Ohne Zweifel ist Romano in diesem Jahr einer der Musiker, über die meisten gesprochen wird. Mit seinem Debütalbum Jenseits von Köpenick ohne Zweifel durchgestartet und sowohl von der medialen als auch von der realen Welt gefeiert – Roman Geike fasziniert fast jeden. Dabei ist die Reaktion auf Romano, sowohl bei Fans als auch bei den Menschen die seiner Musik eher abgeneigt gegenüber stehen, fast identisch: „Was für ein verrückter Typ!“. Und damit wird der Berliner Paradiesvogel auch vorerst ganz gut charakterisiert. Anders als viele seiner Kollegen im Bereich des Hip Hop kommt Romano nicht aus einem Viertel wie Kreuzberg oder Neukölln – Romanos Herz schlägt einzig und allein für das im Süden Berlins gelegene Stadtviertel Köpenick, was er auch in seinen Songs zum Ausdruck bringt.

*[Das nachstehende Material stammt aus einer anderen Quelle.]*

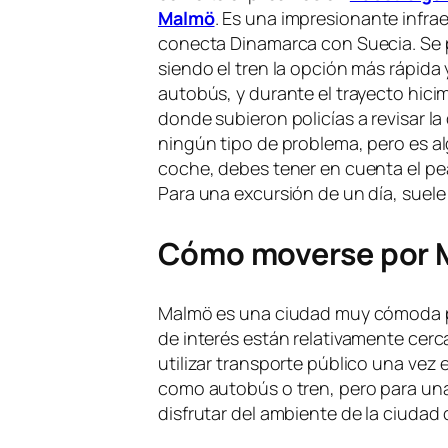
Malmö
. Es una impresionante infra
conecta Dinamarca con Suecia. Se 
siendo el tren la opción más rápid
autobús, y durante el trayecto hici
donde subieron policías a revisar l
ningún tipo de problema, pero es alg
coche, debes tener en cuenta el pe
Para una excursión de un día, suel
Cómo moverse por M
Malmö es una ciudad muy cómoda pa
de interés están relativamente cerca
utilizar transporte público una vez
como autobús o tren, pero para una 
disfrutar del ambiente de la ciudad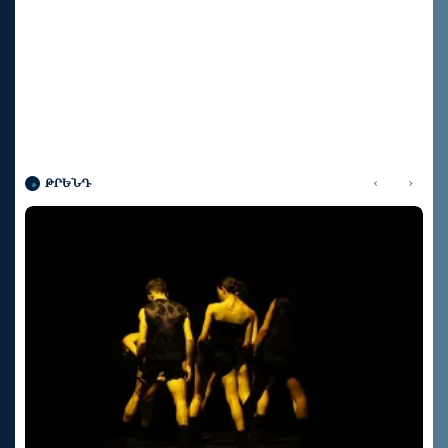
‹
›
ԹՐԵՆԴ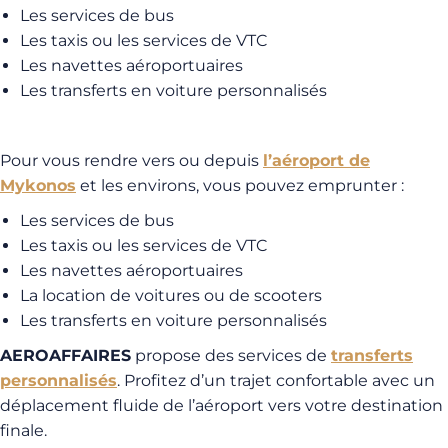
Les services de bus
Les taxis ou les services de VTC
Les navettes aéroportuaires
Les transferts en voiture personnalisés
Pour vous rendre vers ou depuis
l’aéroport de
Mykonos
et les environs, vous pouvez emprunter :
Les services de bus
Les taxis ou les services de VTC
Les navettes aéroportuaires
La location de voitures ou de scooters
Les transferts en voiture personnalisés
AEROAFFAIRES
propose des services de
transferts
personnalisés
. Profitez d’un trajet confortable avec un
déplacement fluide de l’aéroport vers votre destination
finale.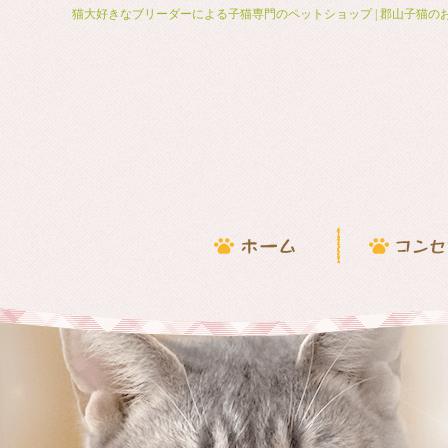
猫大好きなブリーダーによる子猫専門のペットショップ | 郡山子猫の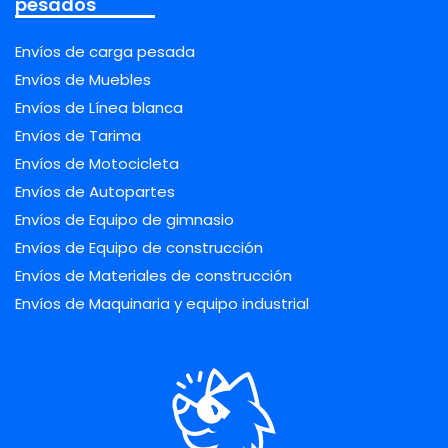
pesados
Envíos de carga pesada
Envíos de Muebles
Envíos de Línea blanca
Envíos de Tarima
Envíos de Motocicleta
Envíos de Autopartes
Envíos de Equipo de gimnasio
Envíos de Equipo de construcción
Envíos de Materiales de construcción
Envíos de Maquinaria y equipo industrial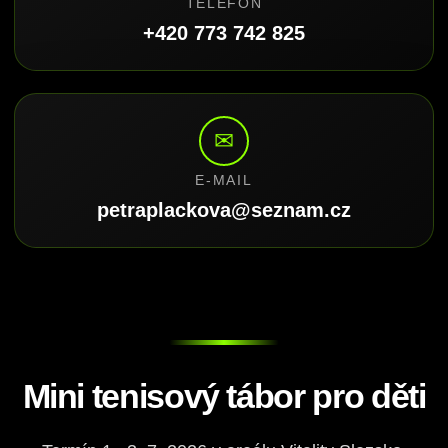
TELEFON
+420 773 742 825
✉
E-MAIL
petraplackova@seznam.cz
Mini tenisový tábor pro děti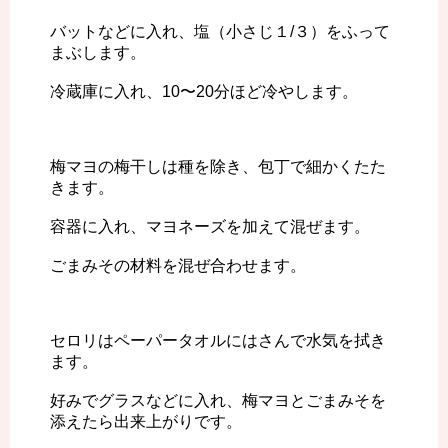
バットなどに入れ、塩（小さじ１/３）をふって
まぶします。
冷蔵庫に入れ、10〜20分ほど冷やします。
梅マヨの梅干しは種を除き、包丁で細かくたた
きます。
容器に入れ、マヨネーズを加えて混ぜます。
ごまみその材料を混ぜ合わせます。
セロリはペーパータオルにはさんで水気を拭き
ます。
好みでグラスなどに入れ、梅マヨとごまみそを
添えたら出来上がりです。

Nun fragt man sich, wer sich die Musik des Berliners auch außerhalb der Hauptstadt live anhört. Dabei assoziiert man im Vorfeld vor allem jüngere Menschen mit dieser Art der Musik – Studenten, Hipster… Live erfolgt dann allerdings eine Überraschung. Zu finden sind da unter anderem Mittvierziger, Metalfans (in Metalkutte, mit echten Zöpfen!), einige nicht Metalfans (mit falschen Zöpfen!), etliche Musiknerds und zu guter Letzt doch auch eine große Menge an Studenten.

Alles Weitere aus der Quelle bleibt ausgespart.